Interview

Bei einem Interview ('intevju:) handelt es sich um eine Befragung durch einen oder mehrere Fragesteller (sogenannte Interviewer) mit dem Ziel, persönliche Informationen oder Sachverhalte zu ermitteln.
Typologie
Man unterscheidet grob zwischen unstrukturierten (auch: qualitative, freie, non-direktive, narrative) und strukturierten (auch: quantitative, standardisierte) Interviews, wobei Misch- oder Zwischenformen ebenso möglich sind. Die freieren Formen laufen ähnlich wie normale Gespräche ab, bei denen lediglich das Thema oder ein grober Leitfaden vorgegeben ist.
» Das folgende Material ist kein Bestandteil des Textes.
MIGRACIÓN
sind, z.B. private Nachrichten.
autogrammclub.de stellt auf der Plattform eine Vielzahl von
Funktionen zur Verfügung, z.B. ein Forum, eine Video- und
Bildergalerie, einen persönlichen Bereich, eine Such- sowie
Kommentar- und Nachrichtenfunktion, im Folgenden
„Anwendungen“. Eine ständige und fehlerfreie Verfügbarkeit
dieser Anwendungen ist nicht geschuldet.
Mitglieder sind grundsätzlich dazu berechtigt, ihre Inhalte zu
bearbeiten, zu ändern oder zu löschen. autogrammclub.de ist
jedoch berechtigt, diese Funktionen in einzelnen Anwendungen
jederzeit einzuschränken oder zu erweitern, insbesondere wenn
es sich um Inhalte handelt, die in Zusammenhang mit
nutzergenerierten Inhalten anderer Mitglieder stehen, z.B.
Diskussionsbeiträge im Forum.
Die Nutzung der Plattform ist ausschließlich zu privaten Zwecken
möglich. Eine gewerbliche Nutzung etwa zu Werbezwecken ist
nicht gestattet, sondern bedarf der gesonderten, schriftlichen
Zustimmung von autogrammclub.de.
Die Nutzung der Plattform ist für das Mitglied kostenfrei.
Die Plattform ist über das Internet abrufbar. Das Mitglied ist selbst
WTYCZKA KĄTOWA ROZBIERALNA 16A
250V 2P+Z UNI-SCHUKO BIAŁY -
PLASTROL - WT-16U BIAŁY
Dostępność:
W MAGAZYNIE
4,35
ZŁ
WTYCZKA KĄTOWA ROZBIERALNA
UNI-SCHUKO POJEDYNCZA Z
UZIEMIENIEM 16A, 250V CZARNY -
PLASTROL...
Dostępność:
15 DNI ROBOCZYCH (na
Hingegen arbeitet man in standardisierten Interviews einen strikt vorgegebenen Fragenkatalog ab, der meist kategoriale (Ja/Nein) oder skalierte (1="Stimme nicht zu", 5="Stimme voll und ganz zu") Antwortenga verlangt, die später statistisch analysiert werden.
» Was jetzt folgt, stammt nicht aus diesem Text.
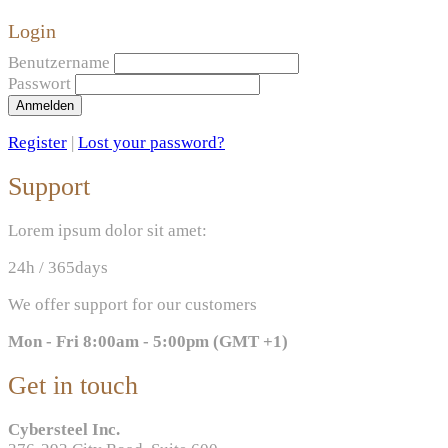
Login
Benutzername
Passwort
Anmelden
Register
|
Lost your password?
Support
Lorem ipsum dolor sit amet:
24h
/ 365days
We offer support for our customers
Mon - Fri 8:00am - 5:00pm
(GMT +1)
Get in touch
Cybersteel Inc.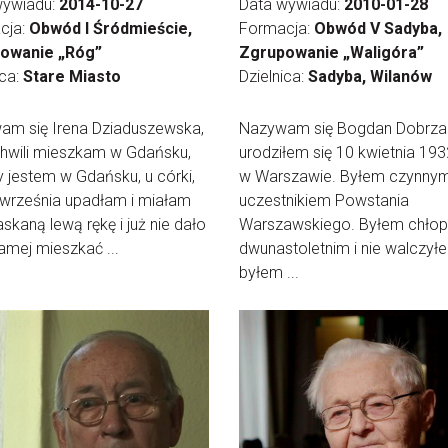
wywiadu:
2014-10-27
Data wywiadu:
2010-01-28
cja:
Obwód I Śródmieście,
Formacja:
Obwód V Sadyba,
owanie „Róg”
Zgrupowanie „Waligóra”
ica:
Stare Miasto
Dzielnica:
Sadyba, Wilanów
am się Irena Dziaduszewska,
Nazywam się Bogdan Dobrzań
chwili mieszkam w Gdańsku,
urodziłem się 10 kwietnia 193
 jestem w Gdańsku, u córki,
w Warszawie. Byłem czynny
września upadłam i miałam
uczestnikiem Powstania
askaną lewą rękę i już nie dało
Warszawskiego. Byłem chło
amej mieszkać ...
dwunastoletnim i nie walczyłe
byłem ...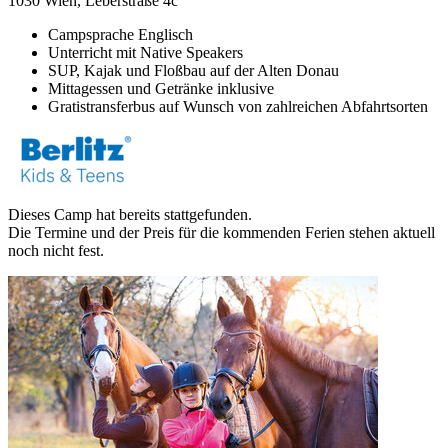
1030 Wien, Leberstraße 4c
Campsprache Englisch
Unterricht mit Native Speakers
SUP, Kajak und Floßbau auf der Alten Donau
Mittagessen und Getränke inklusive
Gratistransferbus auf Wunsch von zahlreichen Abfahrtsorten
Dieses Camp hat bereits stattgefunden.
Die Termine und der Preis für die kommenden Ferien stehen aktuell
noch nicht fest.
Das Interview kann als einmalige oder als wiederholte Befragung angelegt sein, um bestimmte Entwicklungen des Meinungsbildes nachvollziehen zu können. Es kann als Einzel-Interview oder auch als Gruppen-Interview durchgeführt werden.
Anwendungsgebiete
Journalistische Formen
Die bekannteste Form ist das journalistische Interview, das für Textbeiträge, den Rundfunk und das Fernsehen mit einer Person der Zeitgeschichte (Politiker und andere Persönlichkeiten, die ein öffentliches Interoesse betreffen) durchgeführt wird. Es taucht sowohl als Darstellungsform, aber auch als Recherchemittel auf.
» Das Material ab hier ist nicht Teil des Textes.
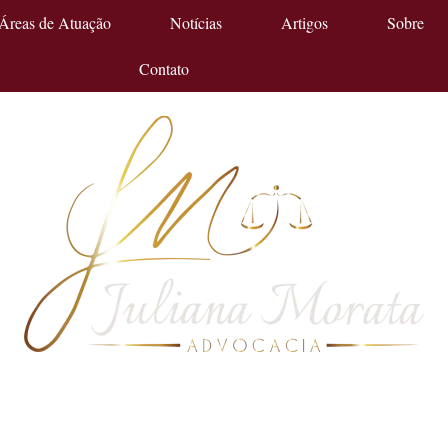
Áreas de Atuação
Notícias
Artigos
Sobre
Contato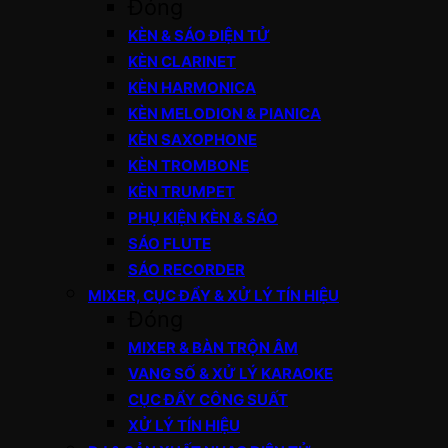
Đóng
KÈN & SÁO ĐIỆN TỬ
KÈN CLARINET
KÈN HARMONICA
KÈN MELODION & PIANICA
KÈN SAXOPHONE
KÈN TROMBONE
KÈN TRUMPET
PHỤ KIỆN KÈN & SÁO
SÁO FLUTE
SÁO RECORDER
MIXER, CỤC ĐẨY & XỬ LÝ TÍN HIỆU
Đóng
MIXER & BÀN TRỘN ÂM
VANG SỐ & XỬ LÝ KARAOKE
CỤC ĐẨY CÔNG SUẤT
XỬ LÝ TÍN HIỆU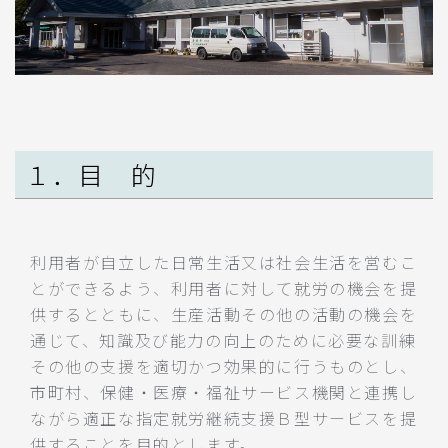
１．目 的
利用者が自立した日常生活又は社会生活を営むこ
とができるよう、利用者に対して就労の機会を提
供するとともに、生産活動その他の活動の機会を
通じて、知識及び能力の向上のために必要な訓練
その他の支援を適切かつ効果的に行うものとし、
市町村、保健・医療・福祉サービス機関と連携し
ながら適正な指定就労継続支援Ｂ型サービスを提
供することを目的とします。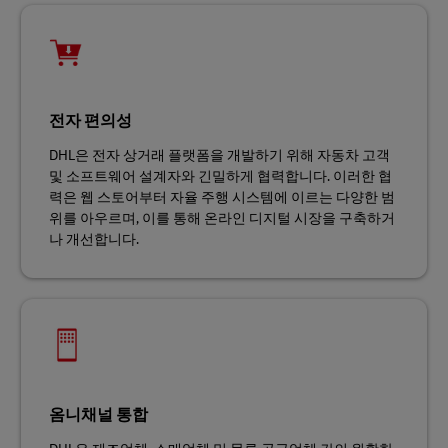
전자 편의성
DHL은 전자 상거래 플랫폼을 개발하기 위해 자동차 고객
및 소프트웨어 설계자와 긴밀하게 협력합니다. 이러한 협
력은 웹 스토어부터 자율 주행 시스템에 이르는 다양한 범
위를 아우르며, 이를 통해 온라인 디지털 시장을 구축하거
나 개선합니다.
옴니채널 통합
Während in der Presse- und Radioberichterstattung mit Interviews vor allem journalistische Ziele verfolgt werden, nehmen in den Fernsehprogrammen außerhalb der speziellen Berichterstattungssendungen vorwiegend unterhaltende Spielformen des Interviews breiten Raum ein. Medienwissenschaftler konstatieren, dass sowohl von den Zuschaueranteilen als auch vom öffentlichen Prestige etwa die Talkshow mit Sabine Christiansen die klassischen TV-journalistischen Formate ("Im Kreuzfeuer") in den Schatten gestellt haben. Vom deutschen Fernsehen her prominente Interviewer sind z.B.: Günter Gaus ("Zur Person"), Sandra Maischberger, Johannes B. Kerner.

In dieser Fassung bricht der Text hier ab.